Problem
You have a pre-existing Delta table and want to add a new column, '<new-column>'
. When you use the following ALTER TABLE command, the reordering is only adjusted at the metadata level.
ALTER TABLE <table> ALTER COLUMN <new-column> AFTER <existing-column>;
Cause
ALTER TABLE
affects the metadata level only. It does not change the physical layout of the parquet files underneath.

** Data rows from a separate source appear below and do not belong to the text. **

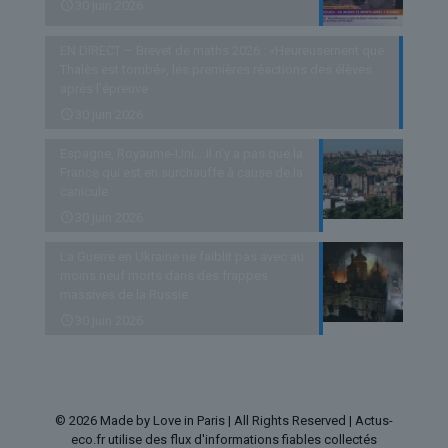
30 juin 2026
EN DIRECT – Brevet de maths 2026 : «Heureusement que
Thalès est tombé», les premières réactions des élèves
après l’épreuve
30 juin 2026
Espagne, Royaume-Uni… Il n’y a pas que la
France qui est en surchauffe à cause de la
canicule
30 juin 2026
La Guerre en Ukraine ne faiblit pas avec au
moins neuf morts dans des frappes
massives de la Russie
30 juin 2026
© 2026 Made by Love in Paris | All Rights Reserved | Actus-
eco.fr utilise des flux d'informations fiables collectés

Limiting its impact ensure metadata-only changes to the schema, such as renaming or dropping columns, do not incur costly rewrites of the underlying data files.

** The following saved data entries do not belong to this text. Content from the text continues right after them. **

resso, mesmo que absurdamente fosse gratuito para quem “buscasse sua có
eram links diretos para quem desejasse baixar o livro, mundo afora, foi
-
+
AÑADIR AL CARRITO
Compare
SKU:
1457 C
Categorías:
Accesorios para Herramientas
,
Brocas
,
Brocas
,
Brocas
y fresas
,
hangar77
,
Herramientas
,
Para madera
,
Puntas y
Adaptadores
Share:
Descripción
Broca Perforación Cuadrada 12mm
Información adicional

For more information, refer to the Update Delta Lake table schema (AWS | Azure | GCP) documentation.
Solution
To rewrite files with new column order taken into account, use either CREATE OR REPLACE TABLE
or INSERT OVERWRITE TABLE
instead of ALTER TABLE
.
CREATE OR REPLACE TABLE
CREATE OR REPLACE TABLE <table> AS
SELECT <existing-column>, <new-column>, <other-existing-column>, ... -- desired column order
FROM <table>
INSERT OVERWRITE TABLE
INSERT OVERWRITE TABLE <table>
SELECT <existing-column>, <new-column>, <other-existing-column>, ...
FROM <table>